ASSIGNMENT: The lines to extract begin at the line that contains "Each mask_svg is the segmentation as SVG." and run through the last line of the listing; reproduce them exactly, minus any pictures.

★ ★ ★ ★

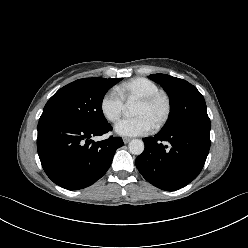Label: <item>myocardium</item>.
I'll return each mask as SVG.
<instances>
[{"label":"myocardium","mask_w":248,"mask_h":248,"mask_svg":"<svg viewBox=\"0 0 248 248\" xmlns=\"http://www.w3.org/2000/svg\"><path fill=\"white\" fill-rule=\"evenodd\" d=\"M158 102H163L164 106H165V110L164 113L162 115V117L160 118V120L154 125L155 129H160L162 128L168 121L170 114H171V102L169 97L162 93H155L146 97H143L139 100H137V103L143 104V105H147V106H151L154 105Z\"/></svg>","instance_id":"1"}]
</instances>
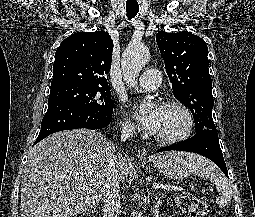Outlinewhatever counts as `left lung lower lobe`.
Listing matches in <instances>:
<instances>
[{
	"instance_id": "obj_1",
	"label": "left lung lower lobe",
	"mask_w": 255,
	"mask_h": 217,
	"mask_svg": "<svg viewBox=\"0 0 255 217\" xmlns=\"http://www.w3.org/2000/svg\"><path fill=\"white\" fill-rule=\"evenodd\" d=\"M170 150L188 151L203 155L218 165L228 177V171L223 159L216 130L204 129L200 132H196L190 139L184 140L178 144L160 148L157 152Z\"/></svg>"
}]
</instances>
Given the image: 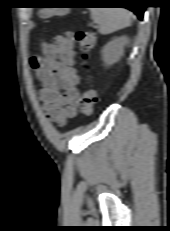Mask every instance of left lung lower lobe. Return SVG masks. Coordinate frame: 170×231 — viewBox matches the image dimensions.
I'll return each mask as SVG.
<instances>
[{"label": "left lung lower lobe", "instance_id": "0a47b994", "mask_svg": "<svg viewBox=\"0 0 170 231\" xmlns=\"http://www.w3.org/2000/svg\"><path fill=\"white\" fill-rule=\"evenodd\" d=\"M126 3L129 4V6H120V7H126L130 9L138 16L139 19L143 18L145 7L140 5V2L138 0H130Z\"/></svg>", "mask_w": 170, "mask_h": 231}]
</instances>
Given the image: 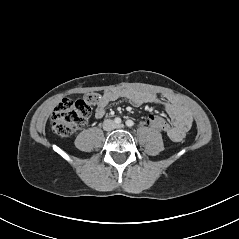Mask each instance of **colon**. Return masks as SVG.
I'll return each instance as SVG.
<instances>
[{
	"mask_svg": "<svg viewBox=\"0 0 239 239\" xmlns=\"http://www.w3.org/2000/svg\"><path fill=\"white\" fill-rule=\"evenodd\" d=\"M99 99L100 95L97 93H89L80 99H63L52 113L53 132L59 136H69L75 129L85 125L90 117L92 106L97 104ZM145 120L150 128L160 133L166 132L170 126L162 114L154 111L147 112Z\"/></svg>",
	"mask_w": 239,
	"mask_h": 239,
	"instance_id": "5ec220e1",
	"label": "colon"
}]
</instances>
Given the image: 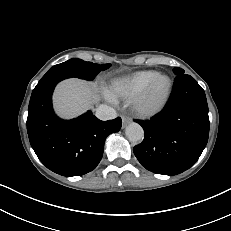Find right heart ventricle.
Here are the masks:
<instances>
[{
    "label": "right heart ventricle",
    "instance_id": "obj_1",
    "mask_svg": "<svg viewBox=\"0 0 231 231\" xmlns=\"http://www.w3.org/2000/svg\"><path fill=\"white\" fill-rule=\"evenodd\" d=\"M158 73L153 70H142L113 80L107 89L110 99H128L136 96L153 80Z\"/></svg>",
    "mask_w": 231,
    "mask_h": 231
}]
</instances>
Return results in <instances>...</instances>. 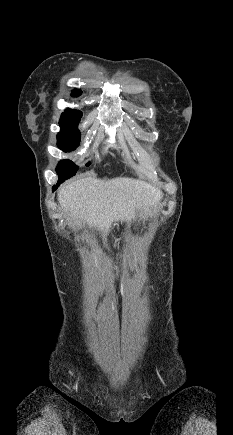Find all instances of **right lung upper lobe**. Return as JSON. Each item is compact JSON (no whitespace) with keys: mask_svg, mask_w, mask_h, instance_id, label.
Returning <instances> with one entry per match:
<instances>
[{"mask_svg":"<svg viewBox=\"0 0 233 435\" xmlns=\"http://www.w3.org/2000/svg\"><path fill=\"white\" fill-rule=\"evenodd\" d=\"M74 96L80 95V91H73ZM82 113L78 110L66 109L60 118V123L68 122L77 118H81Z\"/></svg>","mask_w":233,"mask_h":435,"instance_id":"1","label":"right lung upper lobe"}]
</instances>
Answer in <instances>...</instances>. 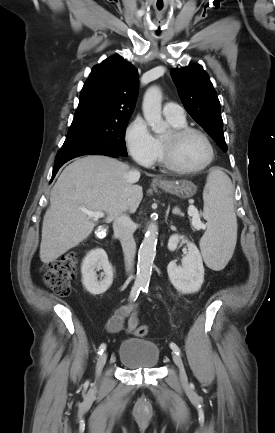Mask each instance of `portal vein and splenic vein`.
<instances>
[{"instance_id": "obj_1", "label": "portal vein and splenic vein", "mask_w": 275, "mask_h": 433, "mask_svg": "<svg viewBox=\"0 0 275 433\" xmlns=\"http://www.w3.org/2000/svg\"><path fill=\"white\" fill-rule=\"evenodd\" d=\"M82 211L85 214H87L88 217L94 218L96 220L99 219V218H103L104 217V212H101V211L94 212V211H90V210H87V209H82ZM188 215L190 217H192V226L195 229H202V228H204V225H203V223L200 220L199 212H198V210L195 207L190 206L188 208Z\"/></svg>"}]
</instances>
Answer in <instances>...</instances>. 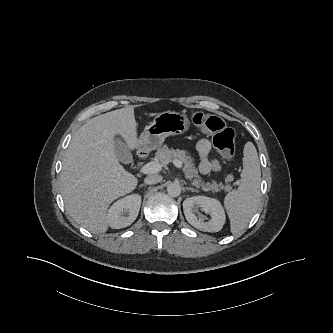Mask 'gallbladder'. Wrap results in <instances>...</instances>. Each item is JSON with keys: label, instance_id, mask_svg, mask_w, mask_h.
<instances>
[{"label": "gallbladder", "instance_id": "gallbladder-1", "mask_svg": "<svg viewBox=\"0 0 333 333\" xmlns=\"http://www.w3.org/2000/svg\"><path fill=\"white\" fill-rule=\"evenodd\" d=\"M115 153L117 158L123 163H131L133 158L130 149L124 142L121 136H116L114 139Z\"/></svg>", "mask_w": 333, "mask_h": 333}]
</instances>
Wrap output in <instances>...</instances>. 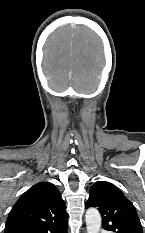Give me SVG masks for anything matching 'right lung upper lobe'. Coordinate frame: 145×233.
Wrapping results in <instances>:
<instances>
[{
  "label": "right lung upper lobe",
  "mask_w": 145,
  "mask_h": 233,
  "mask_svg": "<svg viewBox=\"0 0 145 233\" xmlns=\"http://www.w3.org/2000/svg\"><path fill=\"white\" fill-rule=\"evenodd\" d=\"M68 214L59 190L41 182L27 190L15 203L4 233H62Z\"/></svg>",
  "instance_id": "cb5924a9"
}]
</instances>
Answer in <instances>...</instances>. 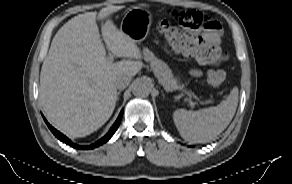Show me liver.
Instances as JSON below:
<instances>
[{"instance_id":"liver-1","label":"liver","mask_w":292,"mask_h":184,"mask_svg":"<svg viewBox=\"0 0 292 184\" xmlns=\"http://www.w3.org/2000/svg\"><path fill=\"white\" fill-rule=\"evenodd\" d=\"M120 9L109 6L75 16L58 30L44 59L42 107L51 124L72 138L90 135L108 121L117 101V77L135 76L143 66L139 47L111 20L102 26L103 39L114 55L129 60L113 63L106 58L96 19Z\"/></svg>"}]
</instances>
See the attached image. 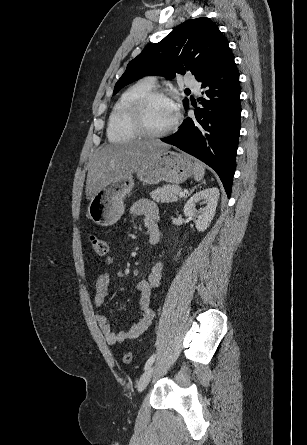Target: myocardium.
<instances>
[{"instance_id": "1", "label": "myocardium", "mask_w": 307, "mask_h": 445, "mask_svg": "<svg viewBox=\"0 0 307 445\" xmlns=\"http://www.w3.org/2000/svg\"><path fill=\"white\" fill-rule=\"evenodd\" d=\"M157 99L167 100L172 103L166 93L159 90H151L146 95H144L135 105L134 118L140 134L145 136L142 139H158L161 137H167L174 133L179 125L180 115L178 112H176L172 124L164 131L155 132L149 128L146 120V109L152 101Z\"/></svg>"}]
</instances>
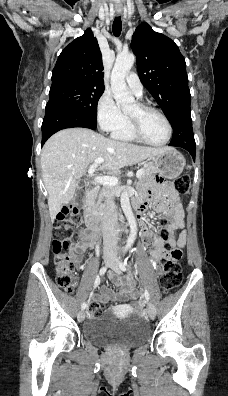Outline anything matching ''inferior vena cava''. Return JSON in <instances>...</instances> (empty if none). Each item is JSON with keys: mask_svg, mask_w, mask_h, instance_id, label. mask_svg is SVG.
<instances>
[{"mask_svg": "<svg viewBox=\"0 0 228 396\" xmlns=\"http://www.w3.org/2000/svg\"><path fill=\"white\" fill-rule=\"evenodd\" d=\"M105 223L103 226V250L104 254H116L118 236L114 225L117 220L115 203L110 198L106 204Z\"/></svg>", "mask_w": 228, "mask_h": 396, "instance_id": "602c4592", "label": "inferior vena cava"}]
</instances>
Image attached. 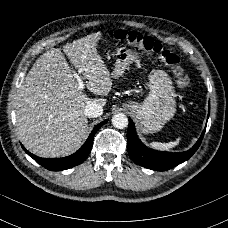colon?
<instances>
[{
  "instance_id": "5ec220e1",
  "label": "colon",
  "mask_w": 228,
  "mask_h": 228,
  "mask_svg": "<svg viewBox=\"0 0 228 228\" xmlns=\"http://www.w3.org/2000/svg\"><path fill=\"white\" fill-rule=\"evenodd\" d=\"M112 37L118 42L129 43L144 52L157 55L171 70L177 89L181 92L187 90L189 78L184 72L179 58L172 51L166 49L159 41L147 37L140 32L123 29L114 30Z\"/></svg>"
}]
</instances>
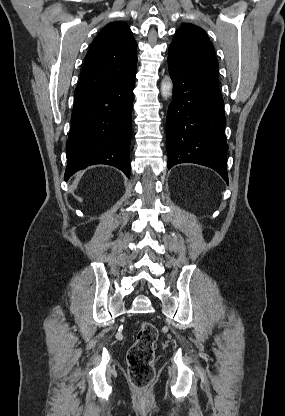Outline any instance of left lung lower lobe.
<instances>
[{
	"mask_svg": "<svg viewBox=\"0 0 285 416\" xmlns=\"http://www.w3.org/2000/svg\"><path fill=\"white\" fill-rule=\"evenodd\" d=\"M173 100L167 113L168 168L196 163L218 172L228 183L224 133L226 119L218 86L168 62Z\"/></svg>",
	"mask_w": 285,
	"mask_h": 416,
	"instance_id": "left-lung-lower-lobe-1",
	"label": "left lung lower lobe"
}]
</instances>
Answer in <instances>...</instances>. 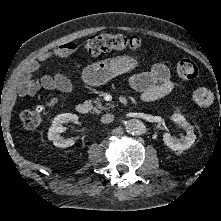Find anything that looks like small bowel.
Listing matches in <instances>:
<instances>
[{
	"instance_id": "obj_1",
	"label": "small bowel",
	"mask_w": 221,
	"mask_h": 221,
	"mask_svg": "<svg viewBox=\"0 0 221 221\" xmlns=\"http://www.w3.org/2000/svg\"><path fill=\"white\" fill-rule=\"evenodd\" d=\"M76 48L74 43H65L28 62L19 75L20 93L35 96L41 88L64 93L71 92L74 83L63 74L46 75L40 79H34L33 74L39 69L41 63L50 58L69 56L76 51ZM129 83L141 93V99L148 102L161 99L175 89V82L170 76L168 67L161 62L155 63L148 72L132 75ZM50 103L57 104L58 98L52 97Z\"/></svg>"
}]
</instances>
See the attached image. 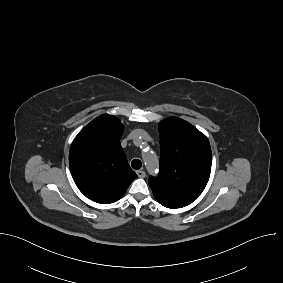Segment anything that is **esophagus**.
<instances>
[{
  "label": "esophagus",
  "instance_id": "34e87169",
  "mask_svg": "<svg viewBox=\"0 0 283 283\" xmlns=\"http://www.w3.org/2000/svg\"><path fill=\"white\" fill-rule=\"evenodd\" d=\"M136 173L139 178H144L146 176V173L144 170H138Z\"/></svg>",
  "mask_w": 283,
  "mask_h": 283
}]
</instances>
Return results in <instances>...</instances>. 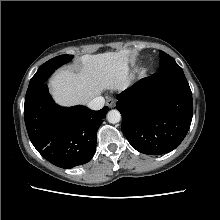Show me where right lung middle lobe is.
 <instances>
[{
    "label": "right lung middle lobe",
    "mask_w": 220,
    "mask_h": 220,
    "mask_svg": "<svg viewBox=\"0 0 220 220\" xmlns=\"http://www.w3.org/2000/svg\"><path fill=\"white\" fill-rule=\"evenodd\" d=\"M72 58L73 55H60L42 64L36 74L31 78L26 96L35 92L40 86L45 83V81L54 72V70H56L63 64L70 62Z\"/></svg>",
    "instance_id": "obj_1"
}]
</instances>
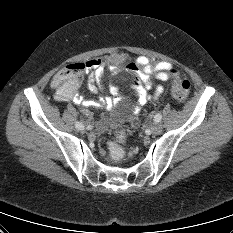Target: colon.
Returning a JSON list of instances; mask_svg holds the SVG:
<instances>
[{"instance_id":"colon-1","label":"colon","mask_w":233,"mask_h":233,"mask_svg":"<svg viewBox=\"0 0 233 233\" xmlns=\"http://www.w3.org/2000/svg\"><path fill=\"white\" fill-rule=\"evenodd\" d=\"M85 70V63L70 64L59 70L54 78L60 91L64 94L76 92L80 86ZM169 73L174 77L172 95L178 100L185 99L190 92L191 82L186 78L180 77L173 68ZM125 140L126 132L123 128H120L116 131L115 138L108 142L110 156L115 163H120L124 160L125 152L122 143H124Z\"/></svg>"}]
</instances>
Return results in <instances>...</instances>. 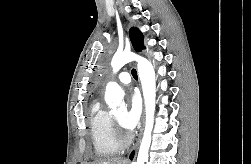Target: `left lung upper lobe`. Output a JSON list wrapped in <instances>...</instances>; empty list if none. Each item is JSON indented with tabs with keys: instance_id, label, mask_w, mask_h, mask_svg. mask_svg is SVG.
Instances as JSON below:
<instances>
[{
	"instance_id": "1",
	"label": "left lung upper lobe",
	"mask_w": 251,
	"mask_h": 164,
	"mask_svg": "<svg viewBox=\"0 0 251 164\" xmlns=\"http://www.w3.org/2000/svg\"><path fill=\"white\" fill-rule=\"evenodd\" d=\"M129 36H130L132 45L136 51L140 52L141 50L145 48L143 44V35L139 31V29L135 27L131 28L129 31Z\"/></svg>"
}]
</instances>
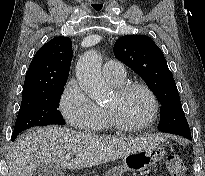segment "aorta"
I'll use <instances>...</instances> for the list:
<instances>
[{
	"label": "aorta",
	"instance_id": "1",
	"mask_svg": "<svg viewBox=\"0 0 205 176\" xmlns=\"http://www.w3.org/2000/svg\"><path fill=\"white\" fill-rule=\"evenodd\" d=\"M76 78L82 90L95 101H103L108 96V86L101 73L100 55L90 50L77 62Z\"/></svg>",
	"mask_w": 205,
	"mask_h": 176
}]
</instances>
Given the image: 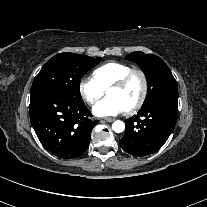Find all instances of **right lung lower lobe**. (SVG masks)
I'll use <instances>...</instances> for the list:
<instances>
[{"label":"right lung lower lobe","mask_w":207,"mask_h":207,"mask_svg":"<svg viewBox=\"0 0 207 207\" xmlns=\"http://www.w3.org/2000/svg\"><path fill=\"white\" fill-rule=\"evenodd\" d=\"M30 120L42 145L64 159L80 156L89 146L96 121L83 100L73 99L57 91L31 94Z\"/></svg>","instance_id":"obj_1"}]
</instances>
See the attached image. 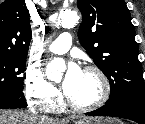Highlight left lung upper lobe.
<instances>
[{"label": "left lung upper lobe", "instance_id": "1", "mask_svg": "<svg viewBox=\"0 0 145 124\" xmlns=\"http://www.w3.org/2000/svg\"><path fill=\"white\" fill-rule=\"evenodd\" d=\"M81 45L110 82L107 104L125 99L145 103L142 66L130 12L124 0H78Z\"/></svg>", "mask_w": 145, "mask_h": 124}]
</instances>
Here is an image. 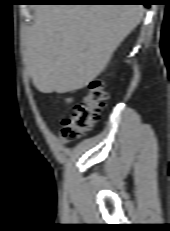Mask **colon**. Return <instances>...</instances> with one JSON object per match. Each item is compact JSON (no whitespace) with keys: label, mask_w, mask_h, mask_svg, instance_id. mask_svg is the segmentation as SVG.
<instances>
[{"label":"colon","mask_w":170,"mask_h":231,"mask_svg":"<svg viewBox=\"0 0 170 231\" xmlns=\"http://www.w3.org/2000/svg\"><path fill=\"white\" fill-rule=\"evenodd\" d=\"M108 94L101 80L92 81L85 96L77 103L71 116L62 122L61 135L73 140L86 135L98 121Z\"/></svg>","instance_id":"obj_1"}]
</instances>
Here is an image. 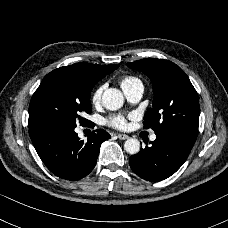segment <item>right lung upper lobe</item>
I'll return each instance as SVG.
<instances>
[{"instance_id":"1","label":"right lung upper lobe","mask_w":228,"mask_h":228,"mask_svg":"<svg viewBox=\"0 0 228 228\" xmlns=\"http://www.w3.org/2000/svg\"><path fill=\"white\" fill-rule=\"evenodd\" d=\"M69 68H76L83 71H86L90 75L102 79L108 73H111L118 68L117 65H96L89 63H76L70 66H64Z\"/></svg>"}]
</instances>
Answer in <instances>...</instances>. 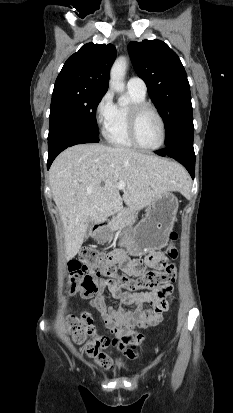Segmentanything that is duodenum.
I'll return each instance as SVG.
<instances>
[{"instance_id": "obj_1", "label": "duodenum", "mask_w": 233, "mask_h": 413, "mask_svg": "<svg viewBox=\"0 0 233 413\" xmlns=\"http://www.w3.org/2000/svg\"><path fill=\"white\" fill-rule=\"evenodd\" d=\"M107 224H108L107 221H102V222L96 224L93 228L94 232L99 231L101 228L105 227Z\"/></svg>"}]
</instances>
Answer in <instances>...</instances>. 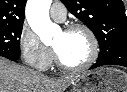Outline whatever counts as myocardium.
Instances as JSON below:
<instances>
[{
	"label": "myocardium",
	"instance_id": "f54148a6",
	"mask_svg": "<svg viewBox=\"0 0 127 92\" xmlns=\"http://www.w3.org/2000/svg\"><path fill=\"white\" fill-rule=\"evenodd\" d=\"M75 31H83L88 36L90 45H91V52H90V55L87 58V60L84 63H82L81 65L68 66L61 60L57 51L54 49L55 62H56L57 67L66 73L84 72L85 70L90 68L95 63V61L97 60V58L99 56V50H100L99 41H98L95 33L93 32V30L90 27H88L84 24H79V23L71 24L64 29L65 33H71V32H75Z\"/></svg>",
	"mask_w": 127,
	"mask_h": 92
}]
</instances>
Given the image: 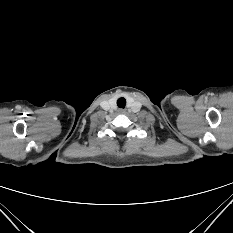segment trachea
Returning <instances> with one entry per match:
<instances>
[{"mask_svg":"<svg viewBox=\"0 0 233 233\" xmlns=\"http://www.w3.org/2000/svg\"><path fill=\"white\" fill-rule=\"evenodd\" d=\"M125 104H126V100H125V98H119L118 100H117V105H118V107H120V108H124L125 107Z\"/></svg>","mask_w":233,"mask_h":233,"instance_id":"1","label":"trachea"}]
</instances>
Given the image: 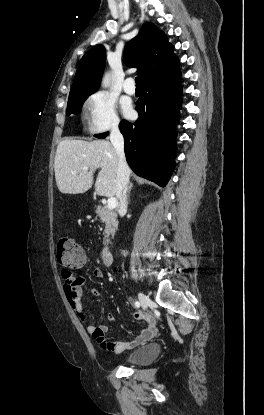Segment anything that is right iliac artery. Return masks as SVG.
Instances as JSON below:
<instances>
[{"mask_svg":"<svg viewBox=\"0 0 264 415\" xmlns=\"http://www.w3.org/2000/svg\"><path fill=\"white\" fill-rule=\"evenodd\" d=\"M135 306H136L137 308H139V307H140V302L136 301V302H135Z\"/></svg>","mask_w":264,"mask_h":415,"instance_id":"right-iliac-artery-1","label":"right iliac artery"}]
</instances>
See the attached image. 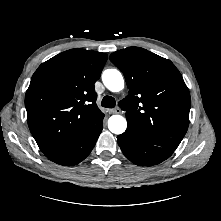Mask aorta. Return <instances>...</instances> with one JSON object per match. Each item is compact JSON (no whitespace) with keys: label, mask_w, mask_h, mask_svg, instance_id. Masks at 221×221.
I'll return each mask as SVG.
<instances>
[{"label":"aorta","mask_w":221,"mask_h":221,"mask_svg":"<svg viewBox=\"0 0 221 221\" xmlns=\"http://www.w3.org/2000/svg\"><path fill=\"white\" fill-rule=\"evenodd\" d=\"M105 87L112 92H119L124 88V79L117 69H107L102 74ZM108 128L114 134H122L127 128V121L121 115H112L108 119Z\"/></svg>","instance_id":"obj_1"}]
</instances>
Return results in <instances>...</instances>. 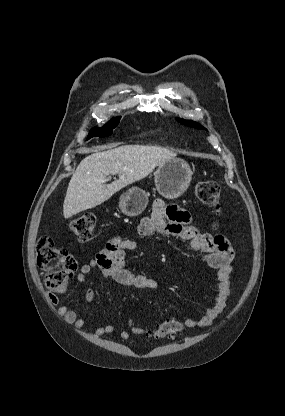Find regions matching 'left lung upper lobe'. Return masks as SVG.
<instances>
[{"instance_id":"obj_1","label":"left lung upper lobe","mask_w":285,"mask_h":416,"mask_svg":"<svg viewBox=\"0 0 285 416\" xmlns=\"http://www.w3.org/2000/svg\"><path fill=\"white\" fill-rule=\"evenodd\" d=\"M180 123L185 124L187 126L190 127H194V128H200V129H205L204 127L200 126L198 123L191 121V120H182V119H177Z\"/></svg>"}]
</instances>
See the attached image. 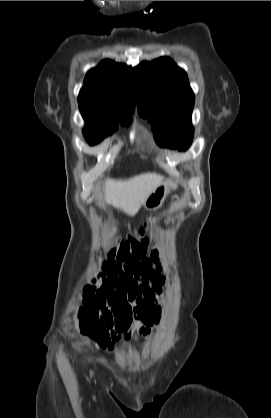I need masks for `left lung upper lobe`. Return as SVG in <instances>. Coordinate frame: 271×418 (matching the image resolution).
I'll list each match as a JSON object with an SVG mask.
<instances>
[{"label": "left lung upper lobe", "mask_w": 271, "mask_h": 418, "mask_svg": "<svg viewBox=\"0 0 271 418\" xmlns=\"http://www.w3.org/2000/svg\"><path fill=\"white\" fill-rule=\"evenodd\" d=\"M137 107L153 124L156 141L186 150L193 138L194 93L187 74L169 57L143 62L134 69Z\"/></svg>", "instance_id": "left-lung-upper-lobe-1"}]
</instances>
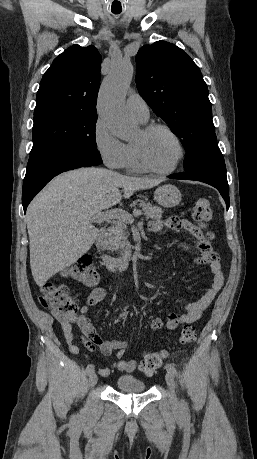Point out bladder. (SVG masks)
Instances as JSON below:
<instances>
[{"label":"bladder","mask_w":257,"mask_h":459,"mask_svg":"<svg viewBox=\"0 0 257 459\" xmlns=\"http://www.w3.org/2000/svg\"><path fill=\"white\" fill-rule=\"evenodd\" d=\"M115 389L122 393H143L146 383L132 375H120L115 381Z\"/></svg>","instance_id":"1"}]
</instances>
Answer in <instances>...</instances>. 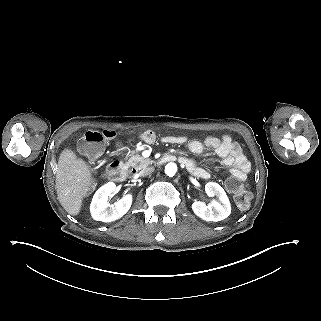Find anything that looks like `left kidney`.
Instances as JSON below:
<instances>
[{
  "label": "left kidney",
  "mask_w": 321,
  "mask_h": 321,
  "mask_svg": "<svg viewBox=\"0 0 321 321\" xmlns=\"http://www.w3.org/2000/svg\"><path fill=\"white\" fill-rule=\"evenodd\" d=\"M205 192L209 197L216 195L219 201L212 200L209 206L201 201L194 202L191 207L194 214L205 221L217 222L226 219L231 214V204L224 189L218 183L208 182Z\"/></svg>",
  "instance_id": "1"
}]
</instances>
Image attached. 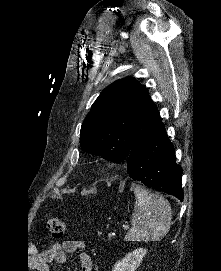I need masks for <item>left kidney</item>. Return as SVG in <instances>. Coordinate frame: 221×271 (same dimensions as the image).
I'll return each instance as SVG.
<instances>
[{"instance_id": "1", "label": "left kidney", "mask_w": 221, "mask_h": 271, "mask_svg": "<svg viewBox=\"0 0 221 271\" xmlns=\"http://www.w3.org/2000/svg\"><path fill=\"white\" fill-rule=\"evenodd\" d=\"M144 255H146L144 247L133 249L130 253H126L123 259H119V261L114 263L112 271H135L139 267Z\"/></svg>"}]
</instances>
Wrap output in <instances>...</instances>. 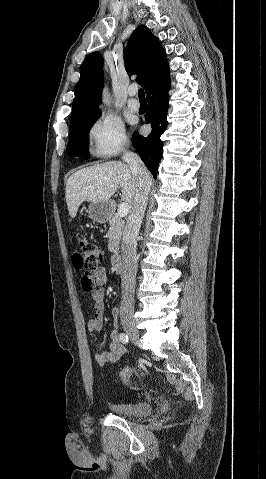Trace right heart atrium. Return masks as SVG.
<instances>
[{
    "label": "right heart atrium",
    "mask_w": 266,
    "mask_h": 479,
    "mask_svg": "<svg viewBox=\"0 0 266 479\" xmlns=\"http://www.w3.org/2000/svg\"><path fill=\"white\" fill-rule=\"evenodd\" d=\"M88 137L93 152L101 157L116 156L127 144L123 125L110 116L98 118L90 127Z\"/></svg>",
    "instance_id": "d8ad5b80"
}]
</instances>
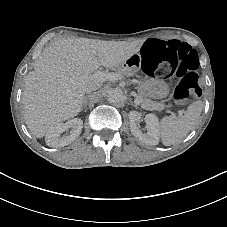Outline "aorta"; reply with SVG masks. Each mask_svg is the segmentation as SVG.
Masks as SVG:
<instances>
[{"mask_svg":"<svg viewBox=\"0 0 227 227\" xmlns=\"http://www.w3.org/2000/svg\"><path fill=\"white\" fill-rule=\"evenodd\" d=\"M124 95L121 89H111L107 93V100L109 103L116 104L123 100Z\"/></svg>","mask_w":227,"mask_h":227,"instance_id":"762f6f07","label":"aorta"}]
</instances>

★ ★ ★ ★

RESPONSE TO THE TASK:
Outline "aorta"; reply with SVG masks. Each mask_svg is the segmentation as SVG.
Masks as SVG:
<instances>
[{"mask_svg":"<svg viewBox=\"0 0 227 227\" xmlns=\"http://www.w3.org/2000/svg\"><path fill=\"white\" fill-rule=\"evenodd\" d=\"M124 95L121 89H111L107 93V100L109 103L116 104L123 100Z\"/></svg>","mask_w":227,"mask_h":227,"instance_id":"762f6f07","label":"aorta"}]
</instances>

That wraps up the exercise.